#LockdownDiary – One of many – Day 68

#LockdownDiary – One of many – Day 68

Day 68

‘Developer, blix, stabilisier,’ I say a little uncertain as I pick up the bottles filled with chemicals. ‘Yes. Dark blue for dev, red for blix like its colour, and light blue for stab, the clearest liquid,’ I remind myself of the rational behind my choice of bottles when I mixed the chemicals. 
 
I carry them to the bathroom and slowly open the lid, my gestures slow to avoid any spillage. I rerun to the bedroom where I press play on an episode of Analogue Wonderland television, direct the sound to a Bluetooth speaker and begin developing film. First up is the roll I shot a few days earlier in my pinhole camera. 
 
I glance over at my notes for reassurance but really I know what to do. Fifth roll, I remind myself. Add more time
 
A headache is growing on the left side of my face as I pour chemicals and invert the developing tank. It has nothing to do with what I’m doing. I know this headache, it comes every month. First it creeps behind my left eye before descending to my jaw, settling there in a dull constant ache. I ignore it for now, hoping it will go. I know it won’t unless I take some paracetamol but each time I can’t help but take a gamble. 
 
Two hours later, I’m out of the bathroom, exposed rolls of films dangling from a string attached to the shower head and curtain rail. The pinhole roll worked out. There are images. They seem a bit underexposed but nothing I can’t fix while scanning the negatives.
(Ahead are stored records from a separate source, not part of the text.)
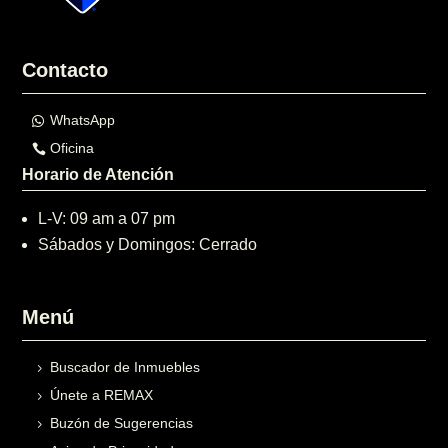
Contacto
WhatsApp
Oficina
Horario de Atención
L-V: 09 am a 07 pm
Sábados y Domingos: Cerrado
Menú
Buscador de Inmuebles
Únete a REMAX
Buzón de Sugerencias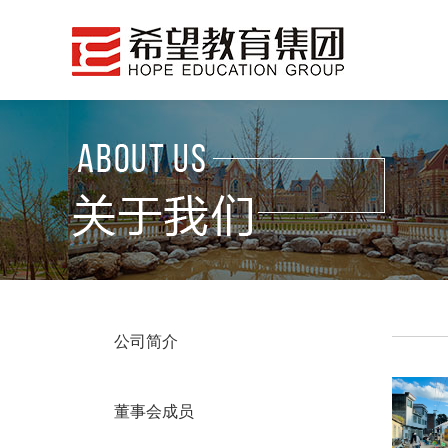
公司简介
董事会成员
Still, it would be nice to get better exposure next time. Next to it are two rolls of 35mm films. One of them is filled with Christmas lights and decorations, the other of scenes from the countryside I do not recognise in the small frames in front of me. It’s been too long since I shot them. 
 
The headache is still here, the left side of my face throbbing persistently. I leave the negatives alone, grab the box of paracetamol in the study and swallow the painkiller. I sit on the sofa bed behind the desk and close my eyes, waiting for the pain to go. Helped by the dissolving chemicals of medicine, the headache goes away, hidden behind a numb protecting wall. 
 
Later, I stand in my local park, one I have come to know so well, and play badminton for a while. The dynamics of people have changed. Groups gather to play football or volleyball, young lovers wrap their arms around each other away from parents prying eyes, and I remain within my safety bubble. My partner and I, distanced from other people in the park, letting the shuttlecock fly between socially distant gulls desperate for human food discards.